» The task
In these records, how many lines contain "Сбросить"? Please reply with the number only.

━━━━━ Source material ━━━━━

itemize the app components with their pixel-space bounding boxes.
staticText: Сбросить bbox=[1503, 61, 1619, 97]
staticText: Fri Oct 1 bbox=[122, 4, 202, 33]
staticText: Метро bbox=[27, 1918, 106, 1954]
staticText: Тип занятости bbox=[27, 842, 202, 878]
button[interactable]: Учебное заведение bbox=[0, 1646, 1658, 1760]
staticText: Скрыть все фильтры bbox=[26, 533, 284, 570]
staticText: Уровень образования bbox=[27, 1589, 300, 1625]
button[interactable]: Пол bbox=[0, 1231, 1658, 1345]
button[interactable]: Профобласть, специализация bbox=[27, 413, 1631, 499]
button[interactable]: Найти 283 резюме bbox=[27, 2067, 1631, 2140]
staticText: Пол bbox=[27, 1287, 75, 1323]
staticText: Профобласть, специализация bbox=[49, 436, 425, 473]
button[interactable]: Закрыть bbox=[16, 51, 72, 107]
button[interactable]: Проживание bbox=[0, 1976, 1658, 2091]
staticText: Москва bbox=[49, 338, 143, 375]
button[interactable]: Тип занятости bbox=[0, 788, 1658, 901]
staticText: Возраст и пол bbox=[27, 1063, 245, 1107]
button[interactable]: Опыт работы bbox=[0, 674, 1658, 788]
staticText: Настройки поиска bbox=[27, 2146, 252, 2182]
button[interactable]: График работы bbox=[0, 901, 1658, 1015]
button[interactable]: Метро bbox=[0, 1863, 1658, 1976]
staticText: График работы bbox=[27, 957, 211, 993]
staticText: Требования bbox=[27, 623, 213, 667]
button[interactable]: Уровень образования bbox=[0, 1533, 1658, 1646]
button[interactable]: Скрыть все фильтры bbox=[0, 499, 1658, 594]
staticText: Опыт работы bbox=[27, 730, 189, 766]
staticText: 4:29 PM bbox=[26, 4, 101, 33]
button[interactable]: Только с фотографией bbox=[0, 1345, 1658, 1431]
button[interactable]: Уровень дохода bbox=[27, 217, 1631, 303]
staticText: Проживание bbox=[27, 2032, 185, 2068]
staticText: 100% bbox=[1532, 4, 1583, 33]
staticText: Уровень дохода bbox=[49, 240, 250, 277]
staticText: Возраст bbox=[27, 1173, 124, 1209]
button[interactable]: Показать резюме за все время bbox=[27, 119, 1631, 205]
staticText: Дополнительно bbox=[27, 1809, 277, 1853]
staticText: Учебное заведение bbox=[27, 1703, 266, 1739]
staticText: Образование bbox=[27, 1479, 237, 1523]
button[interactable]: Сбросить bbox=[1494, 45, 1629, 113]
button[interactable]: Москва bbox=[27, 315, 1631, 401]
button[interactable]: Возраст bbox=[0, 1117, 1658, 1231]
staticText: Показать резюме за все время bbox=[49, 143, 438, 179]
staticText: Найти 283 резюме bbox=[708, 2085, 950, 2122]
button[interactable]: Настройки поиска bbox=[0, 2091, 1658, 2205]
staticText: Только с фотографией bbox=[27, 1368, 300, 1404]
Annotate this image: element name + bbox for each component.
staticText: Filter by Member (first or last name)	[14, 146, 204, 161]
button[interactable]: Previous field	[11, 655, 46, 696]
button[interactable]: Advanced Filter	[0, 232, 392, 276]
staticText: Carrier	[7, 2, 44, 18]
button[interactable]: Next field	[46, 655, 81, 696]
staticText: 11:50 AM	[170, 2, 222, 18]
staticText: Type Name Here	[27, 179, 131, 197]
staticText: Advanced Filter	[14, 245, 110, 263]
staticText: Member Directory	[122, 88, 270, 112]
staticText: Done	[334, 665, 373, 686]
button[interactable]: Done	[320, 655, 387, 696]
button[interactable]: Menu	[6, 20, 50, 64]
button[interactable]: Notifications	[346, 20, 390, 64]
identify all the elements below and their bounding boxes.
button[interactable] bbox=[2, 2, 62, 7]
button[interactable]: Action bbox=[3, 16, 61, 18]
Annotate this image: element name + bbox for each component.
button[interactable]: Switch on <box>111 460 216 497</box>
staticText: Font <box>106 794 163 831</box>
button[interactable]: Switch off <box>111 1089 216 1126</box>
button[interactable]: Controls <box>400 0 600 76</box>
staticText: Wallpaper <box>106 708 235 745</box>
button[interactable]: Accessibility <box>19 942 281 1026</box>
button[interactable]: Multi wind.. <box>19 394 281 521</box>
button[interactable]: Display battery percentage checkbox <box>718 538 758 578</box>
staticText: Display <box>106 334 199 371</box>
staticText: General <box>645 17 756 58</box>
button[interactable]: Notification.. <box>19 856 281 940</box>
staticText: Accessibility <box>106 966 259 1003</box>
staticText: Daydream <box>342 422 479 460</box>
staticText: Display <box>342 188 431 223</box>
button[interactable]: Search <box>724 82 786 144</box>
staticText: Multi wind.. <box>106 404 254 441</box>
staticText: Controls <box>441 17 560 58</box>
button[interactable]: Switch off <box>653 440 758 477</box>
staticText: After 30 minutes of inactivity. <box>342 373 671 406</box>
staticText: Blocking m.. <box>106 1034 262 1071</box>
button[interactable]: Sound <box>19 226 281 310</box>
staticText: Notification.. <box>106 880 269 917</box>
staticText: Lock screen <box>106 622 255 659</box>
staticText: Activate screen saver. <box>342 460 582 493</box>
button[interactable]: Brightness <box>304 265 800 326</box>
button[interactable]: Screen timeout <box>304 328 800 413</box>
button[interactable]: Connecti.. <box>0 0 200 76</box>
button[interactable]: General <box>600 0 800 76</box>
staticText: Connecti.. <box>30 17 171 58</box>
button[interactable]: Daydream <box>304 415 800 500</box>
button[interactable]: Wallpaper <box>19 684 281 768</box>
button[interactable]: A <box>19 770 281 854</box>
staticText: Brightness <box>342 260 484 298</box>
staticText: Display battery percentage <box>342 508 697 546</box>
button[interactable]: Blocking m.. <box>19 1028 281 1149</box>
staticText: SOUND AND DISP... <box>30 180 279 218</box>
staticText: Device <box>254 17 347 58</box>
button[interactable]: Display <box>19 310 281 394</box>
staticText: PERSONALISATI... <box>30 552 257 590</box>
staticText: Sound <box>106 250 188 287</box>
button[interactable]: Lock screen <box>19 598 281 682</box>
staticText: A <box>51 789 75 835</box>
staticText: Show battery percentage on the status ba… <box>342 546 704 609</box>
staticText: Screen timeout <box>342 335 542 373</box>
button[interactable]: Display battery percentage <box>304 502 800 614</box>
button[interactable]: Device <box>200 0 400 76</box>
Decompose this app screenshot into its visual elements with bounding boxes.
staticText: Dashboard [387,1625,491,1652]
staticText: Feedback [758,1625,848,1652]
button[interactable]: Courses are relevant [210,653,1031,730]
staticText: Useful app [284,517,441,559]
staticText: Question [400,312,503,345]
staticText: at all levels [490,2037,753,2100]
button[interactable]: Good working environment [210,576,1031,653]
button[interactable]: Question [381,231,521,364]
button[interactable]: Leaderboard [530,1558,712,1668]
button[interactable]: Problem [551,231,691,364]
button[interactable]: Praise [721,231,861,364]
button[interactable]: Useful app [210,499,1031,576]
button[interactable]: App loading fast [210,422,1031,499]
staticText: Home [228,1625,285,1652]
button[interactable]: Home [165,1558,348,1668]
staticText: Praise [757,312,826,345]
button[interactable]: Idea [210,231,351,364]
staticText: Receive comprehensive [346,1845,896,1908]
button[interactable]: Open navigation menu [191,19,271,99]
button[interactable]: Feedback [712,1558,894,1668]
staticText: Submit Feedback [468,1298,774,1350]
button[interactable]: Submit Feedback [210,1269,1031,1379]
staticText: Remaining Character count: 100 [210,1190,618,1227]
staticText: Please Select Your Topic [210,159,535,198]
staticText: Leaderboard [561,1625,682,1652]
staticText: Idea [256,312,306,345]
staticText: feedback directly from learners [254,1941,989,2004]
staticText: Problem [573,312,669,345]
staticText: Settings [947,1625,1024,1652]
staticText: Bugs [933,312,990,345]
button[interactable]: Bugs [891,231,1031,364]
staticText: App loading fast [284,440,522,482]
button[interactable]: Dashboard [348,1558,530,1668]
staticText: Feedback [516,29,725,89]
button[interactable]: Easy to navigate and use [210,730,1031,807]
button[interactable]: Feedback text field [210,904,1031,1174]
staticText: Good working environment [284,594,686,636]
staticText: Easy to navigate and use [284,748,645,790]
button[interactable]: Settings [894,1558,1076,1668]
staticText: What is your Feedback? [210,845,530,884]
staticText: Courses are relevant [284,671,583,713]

━━━━━

» Answer
2